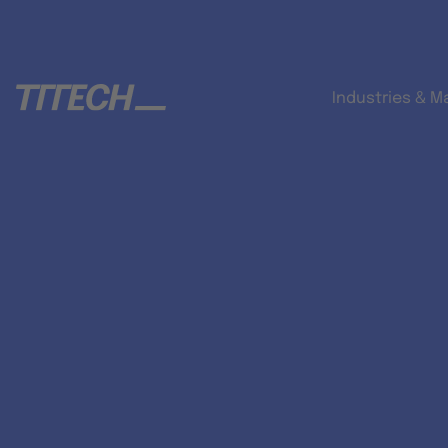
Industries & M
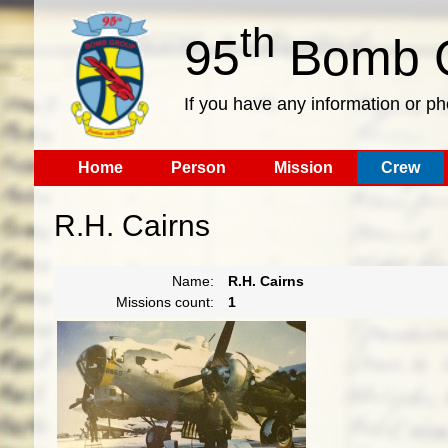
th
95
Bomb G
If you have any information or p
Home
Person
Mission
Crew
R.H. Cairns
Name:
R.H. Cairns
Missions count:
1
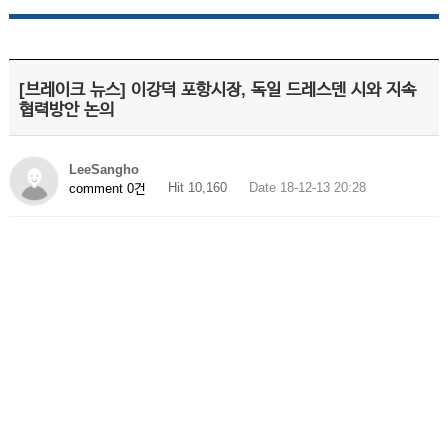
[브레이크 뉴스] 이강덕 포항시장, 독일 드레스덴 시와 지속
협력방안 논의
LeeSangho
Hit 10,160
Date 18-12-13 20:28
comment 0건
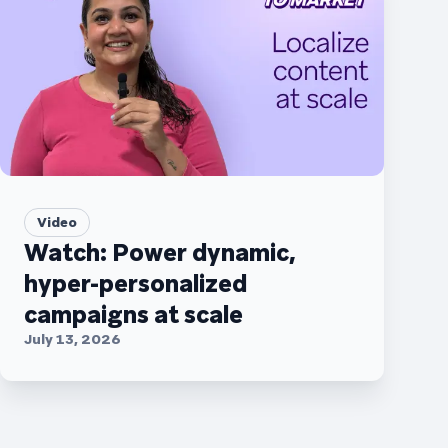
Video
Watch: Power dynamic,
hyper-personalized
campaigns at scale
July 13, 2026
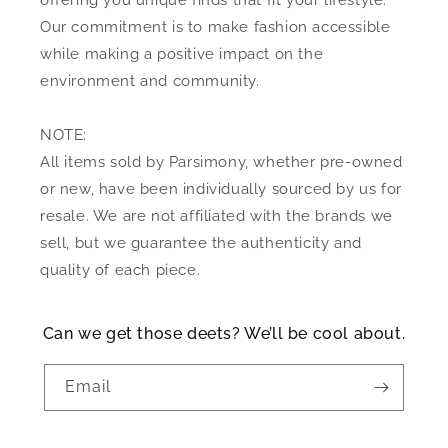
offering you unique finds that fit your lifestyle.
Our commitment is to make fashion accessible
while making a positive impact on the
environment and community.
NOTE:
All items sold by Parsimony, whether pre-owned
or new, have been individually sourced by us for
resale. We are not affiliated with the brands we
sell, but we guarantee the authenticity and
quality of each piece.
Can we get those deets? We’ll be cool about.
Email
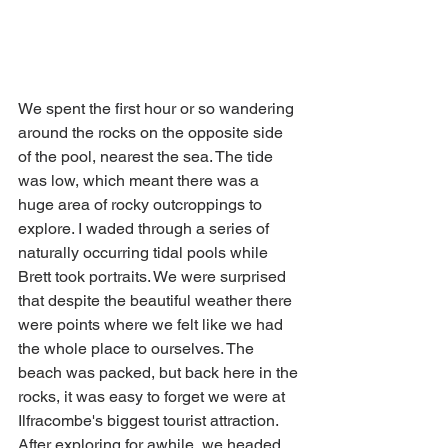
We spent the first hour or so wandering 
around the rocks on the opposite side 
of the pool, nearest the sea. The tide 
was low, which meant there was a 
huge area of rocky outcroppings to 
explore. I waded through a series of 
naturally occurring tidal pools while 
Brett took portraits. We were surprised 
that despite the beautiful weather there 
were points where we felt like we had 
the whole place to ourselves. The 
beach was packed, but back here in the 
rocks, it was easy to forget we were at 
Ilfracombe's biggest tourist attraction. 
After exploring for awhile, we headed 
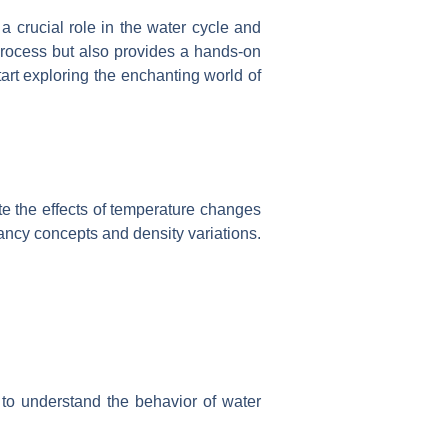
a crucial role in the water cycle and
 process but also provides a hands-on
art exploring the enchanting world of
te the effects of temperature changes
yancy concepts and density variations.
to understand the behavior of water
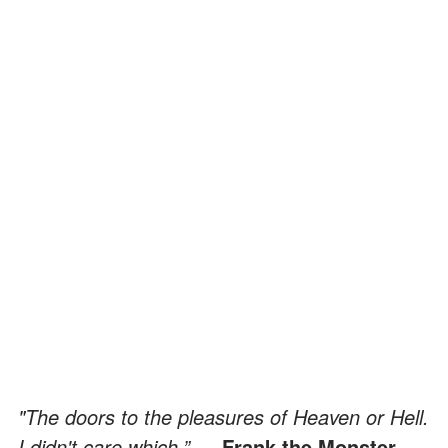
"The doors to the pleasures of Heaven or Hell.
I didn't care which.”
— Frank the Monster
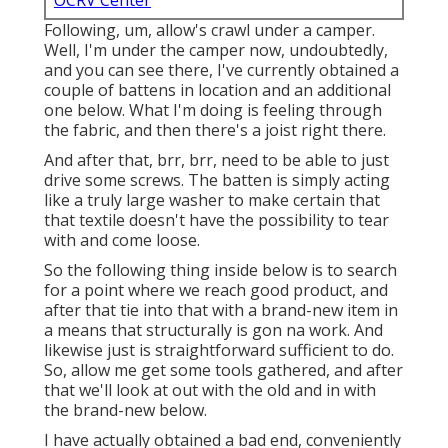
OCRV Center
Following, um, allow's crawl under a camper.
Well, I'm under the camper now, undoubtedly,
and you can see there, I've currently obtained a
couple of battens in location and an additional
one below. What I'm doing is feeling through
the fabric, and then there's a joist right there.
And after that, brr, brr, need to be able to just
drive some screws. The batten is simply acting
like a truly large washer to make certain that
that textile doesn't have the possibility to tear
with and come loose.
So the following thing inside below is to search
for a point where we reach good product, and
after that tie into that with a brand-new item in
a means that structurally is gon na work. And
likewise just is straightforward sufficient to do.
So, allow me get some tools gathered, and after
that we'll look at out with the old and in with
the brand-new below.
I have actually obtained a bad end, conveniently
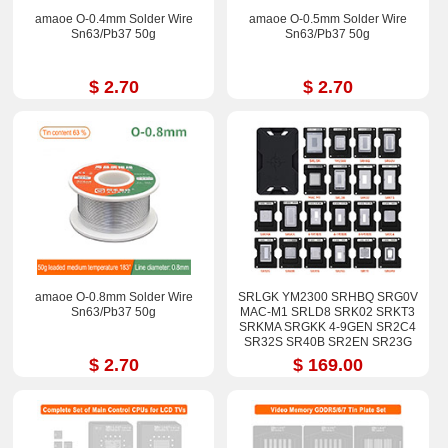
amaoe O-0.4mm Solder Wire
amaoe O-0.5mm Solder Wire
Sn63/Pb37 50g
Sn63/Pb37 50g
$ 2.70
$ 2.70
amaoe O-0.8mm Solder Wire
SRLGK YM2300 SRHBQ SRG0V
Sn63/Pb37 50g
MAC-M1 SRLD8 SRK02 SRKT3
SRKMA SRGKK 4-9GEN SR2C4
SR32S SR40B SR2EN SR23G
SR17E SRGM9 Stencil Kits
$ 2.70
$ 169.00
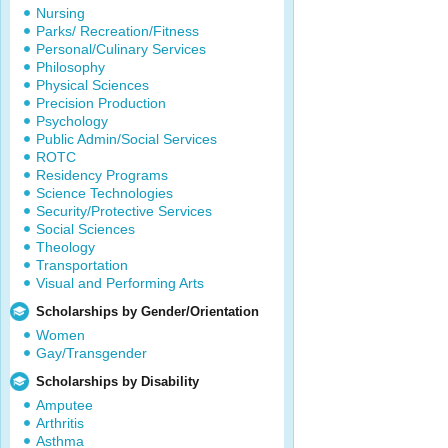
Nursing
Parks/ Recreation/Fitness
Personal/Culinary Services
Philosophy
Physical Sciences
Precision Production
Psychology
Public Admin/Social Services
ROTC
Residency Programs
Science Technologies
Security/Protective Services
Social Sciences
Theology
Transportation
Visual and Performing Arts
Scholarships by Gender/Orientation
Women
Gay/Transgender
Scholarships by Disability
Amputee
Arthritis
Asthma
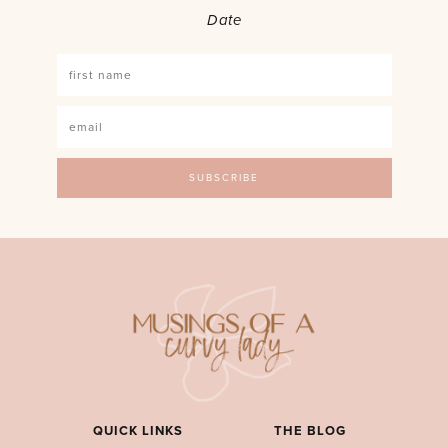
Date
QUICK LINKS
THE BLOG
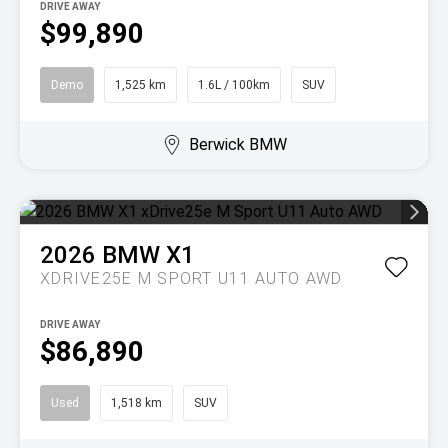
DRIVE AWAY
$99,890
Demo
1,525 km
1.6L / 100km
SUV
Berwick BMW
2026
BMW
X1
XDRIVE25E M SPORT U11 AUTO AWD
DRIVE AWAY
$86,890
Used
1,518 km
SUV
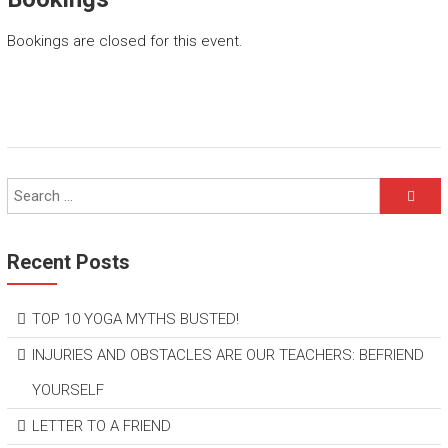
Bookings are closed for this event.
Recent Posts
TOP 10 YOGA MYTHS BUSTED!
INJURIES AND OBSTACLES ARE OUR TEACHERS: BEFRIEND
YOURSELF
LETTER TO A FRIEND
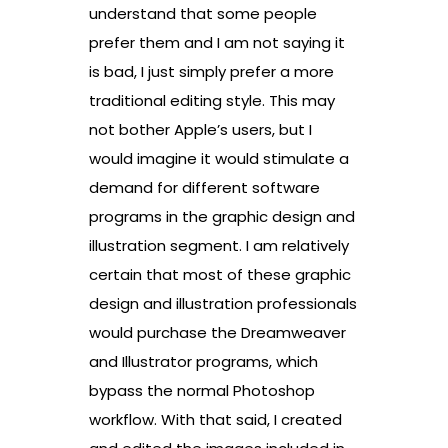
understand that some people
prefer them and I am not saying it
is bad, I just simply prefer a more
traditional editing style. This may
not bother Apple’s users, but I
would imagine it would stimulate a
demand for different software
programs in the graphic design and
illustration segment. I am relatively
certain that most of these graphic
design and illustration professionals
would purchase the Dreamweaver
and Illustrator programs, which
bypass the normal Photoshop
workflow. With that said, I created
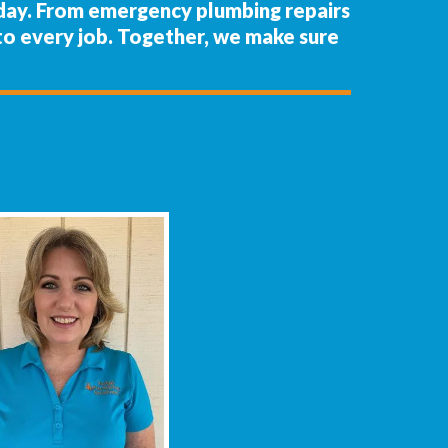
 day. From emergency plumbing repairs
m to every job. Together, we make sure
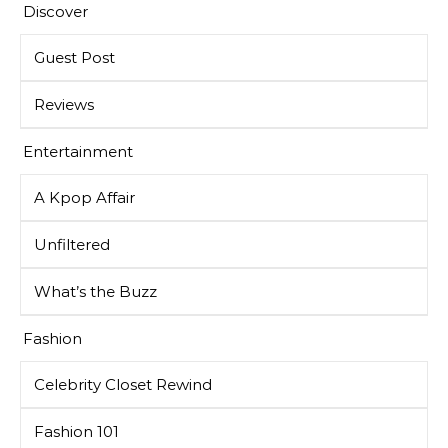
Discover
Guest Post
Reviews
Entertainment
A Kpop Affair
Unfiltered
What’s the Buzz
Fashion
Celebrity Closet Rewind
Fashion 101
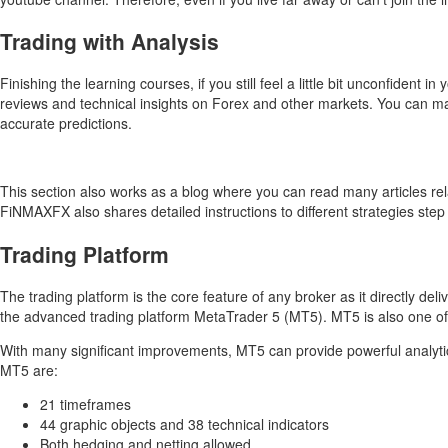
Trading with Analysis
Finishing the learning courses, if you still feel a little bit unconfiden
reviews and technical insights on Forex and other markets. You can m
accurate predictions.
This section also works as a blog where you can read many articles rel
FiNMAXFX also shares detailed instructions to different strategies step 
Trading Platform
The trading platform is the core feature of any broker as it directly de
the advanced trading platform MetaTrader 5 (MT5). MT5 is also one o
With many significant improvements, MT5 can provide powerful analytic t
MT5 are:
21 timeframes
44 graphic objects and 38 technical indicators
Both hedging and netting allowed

····················

ASSIGNMENT. Could all the data above be given again exactly, leaving out its images?

RESPONSE.
Industries & M
th
95
Bomb G
If you have any information or p
Home
Person
Mission
Crew
R.H. Cairns
Name:
R.H. Cairns
Missions count:
1
[브레이크 뉴스] 이강덕 포항시장, 독일 드레스덴 시와 지속
협력방안 논의
LeeSangho
Hit 10,160
Date 18-12-13 20:28
comment 0건
Video
Watch: Power dynamic,
hyper-personalized
campaigns at scale
July 13, 2026
offering you unique finds that fit your lifestyle.
Our commitment is to make fashion accessible
while making a positive impact on the
environment and community.
NOTE:
All items sold by Parsimony, whether pre-owned
or new, have been individually sourced by us for
resale. We are not affiliated with the brands we
sell, but we guarantee the authenticity and
quality of each piece.
Can we get those deets? We’ll be cool about.
Email
We spent the first hour or so wandering 
around the rocks on the opposite side 
of the pool, nearest the sea. The tide 
was low, which meant there was a 
huge area of rocky outcroppings to 
explore. I waded through a series of 
naturally occurring tidal pools while 
Brett took portraits. We were surprised 
that despite the beautiful weather there 
were points where we felt like we had 
the whole place to ourselves. The 
beach was packed, but back here in the 
rocks, it was easy to forget we were at 
Ilfracombe's biggest tourist attraction. 
After exploring for awhile, we headed 
a crucial role in the water cycle and
 process but also provides a hands-on
art exploring the enchanting world of
te the effects of temperature changes
yancy concepts and density variations.
to understand the behavior of water
"The doors to the pleasures of Heaven or Hell.
I didn't care which.”
— Frank the Monster
OCRV Center
Following, um, allow's crawl under a camper.
Well, I'm under the camper now, undoubtedly,
and you can see there, I've currently obtained a
couple of battens in location and an additional
one below. What I'm doing is feeling through
the fabric, and then there's a joist right there.
And after that, brr, brr, need to be able to just
drive some screws. The batten is simply acting
like a truly large washer to make certain that
that textile doesn't have the possibility to tear
with and come loose.
So the following thing inside below is to search
for a point where we reach good product, and
after that tie into that with a brand-new item in
a means that structurally is gon na work. And
likewise just is straightforward sufficient to do.
So, allow me get some tools gathered, and after
that we'll look at out with the old and in with
the brand-new below.
I have actually obtained a bad end, conveniently
amaoe O-0.4mm Solder Wire
amaoe O-0.5mm Solder Wire
Sn63/Pb37 50g
Sn63/Pb37 50g
$ 2.70
$ 2.70
amaoe O-0.8mm Solder Wire
SRLGK YM2300 SRHBQ SRG0V
Sn63/Pb37 50g
MAC-M1 SRLD8 SRK02 SRKT3
SRKMA SRGKK 4-9GEN SR2C4
SR32S SR40B SR2EN SR23G
SR17E SRGM9 Stencil Kits
$ 2.70
$ 169.00
Nursing
Parks/ Recreation/Fitness
Personal/Culinary Services
Philosophy
Physical Sciences
Precision Production
Psychology
Public Admin/Social Services
ROTC
Residency Programs
Science Technologies
Security/Protective Services
Social Sciences
Theology
Transportation
Visual and Performing Arts
Scholarships by Gender/Orientation
Women
Gay/Transgender
Scholarships by Disability
Amputee
Arthritis
Asthma
Date
QUICK LINKS
THE BLOG
DRIVE AWAY
$99,890
Demo
1,525 km
1.6L / 100km
SUV
Berwick BMW
2026
BMW
X1
XDRIVE25E M SPORT U11 AUTO AWD
DRIVE AWAY
$86,890
Used
1,518 km
SUV
Bookings are closed for this event.
Recent Posts
TOP 10 YOGA MYTHS BUSTED!
INJURIES AND OBSTACLES ARE OUR TEACHERS: BEFRIEND
YOURSELF
LETTER TO A FRIEND
understand that some people
prefer them and I am not saying it
is bad, I just simply prefer a more
traditional editing style. This may
not bother Apple’s users, but I
would imagine it would stimulate a
demand for different software
programs in the graphic design and
illustration segment. I am relatively
certain that most of these graphic
design and illustration professionals
would purchase the Dreamweaver
and Illustrator programs, which
bypass the normal Photoshop
workflow. With that said, I created
 day. From emergency plumbing repairs
m to every job. Together, we make sure
Discover
Guest Post
Reviews
Entertainment
A Kpop Affair
Unfiltered
What’s the Buzz
Fashion
Celebrity Closet Rewind
Fashion 101
Trading with Analysis
Finishing the learning courses, if you still feel a little bit unconfiden
reviews and technical insights on Forex and other markets. You can m
accurate predictions.
This section also works as a blog where you can read many articles rel
FiNMAXFX also shares detailed instructions to different strategies step 
Trading Platform
The trading platform is the core feature of any broker as it directly de
the advanced trading platform MetaTrader 5 (MT5). MT5 is also one o
With many significant improvements, MT5 can provide powerful analytic t
MT5 are:
21 timeframes
44 graphic objects and 38 technical indicators
Both hedging and netting allowed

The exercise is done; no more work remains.